The use of therapeutic drug monitoring (TDM) to optimize beta-lactam dosing in critically ill patients is growing in popularity, although there are limited data describing the potential impact of altered protein binding on achievement of target concentrations. The aim of this study was to compare the measured unbound concentration to the unbound concentration predicted from published protein binding values for seven beta-lactams using data from blood samples obtained from critically ill patients. From 161 eligible patients, we obtained 228 and 220 plasma samples at the midpoint of the dosing interval and trough, respectively, for ceftriaxone, cefazolin, meropenem, piperacillin, ampicillin, benzylpenicillin, and flucloxacillin. The total and unbound beta-lactam concentrations were measured using validated methods. Variabilities in both unbound and total concentrations were marked for all antibiotics, with significant differences being present between measured and predicted unbound concentrations for ceftriaxone and for flucloxacillin at the mid-dosing interval (P < 0.05). The predictive performance for calculating unbound concentrations using published protein binding values was poor, with bias for overprediction of unbound concentrations for ceftriaxone (83.3%), flucloxacillin (56.8%), and benzylpenicillin (25%) and underprediction for meropenem (12.1%). Linear correlations between the measured total and unbound concentrations were observed for all beta-lactams (R(2) = 0.81 to 1.00; P < 0.05) except ceftriaxone and flucloxacillin. The percent protein binding of flucloxacillin and the plasma albumin concentration were also found to be linearly correlated (R(2) = 0.776; P < 0.01).
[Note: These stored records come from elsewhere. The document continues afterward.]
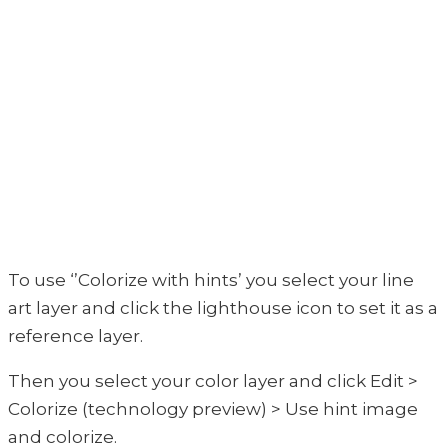
To use ‘’Colorize with hints’ you select your line
art layer and click the lighthouse icon to set it as a
reference layer.
Then you select your color layer and click Edit >
Colorize (technology preview) > Use hint image
and colorize.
In conclusion, significant differences between measured and predicted unbound drug concentrations were found only for the highly protein-bound beta-lactams ceftriaxone and flucloxacillin. However, direct measurement of unbound drug in research and clinical practice is suggested for selected beta-lactams.

Figures

Fig 1
Fig 1
Linear correlation between measured and predicted unbound trough concentrations of ceftriaxone (a) and cefazolin (b) (R2 = 0.96; P = 0.003). The x = y plots are shown as gray dashed lines.
Fig 2
Fig 2
Bland-Altman plots of relative difference (percentage of measured unbound concentrations) against the mean of predicted and measured unbound concentrations for piperacillin (n = 94; ρ = −0.51; P < 0.01) (a), ampicillin (n = 8; ρ = 0.42; P = 0.30) (b), benzylpenicillin (n = 11; ρ = −0.92; P < 0.01) (c), meropenem (n = 49; ρ = 0.02; P = 0.91) (d), ceftriaxone (n = 19; ρ = −0.43; P = 0.07) (e), cefazolin (n = 5; ρ = −0.80; P < 0.01) (f), and flucloxacillin (n = 11; ρ = −0.81; P < 0.01) (g). The biases and 95% limits of agreement are shown as solid and broken horizontal lines, respectively.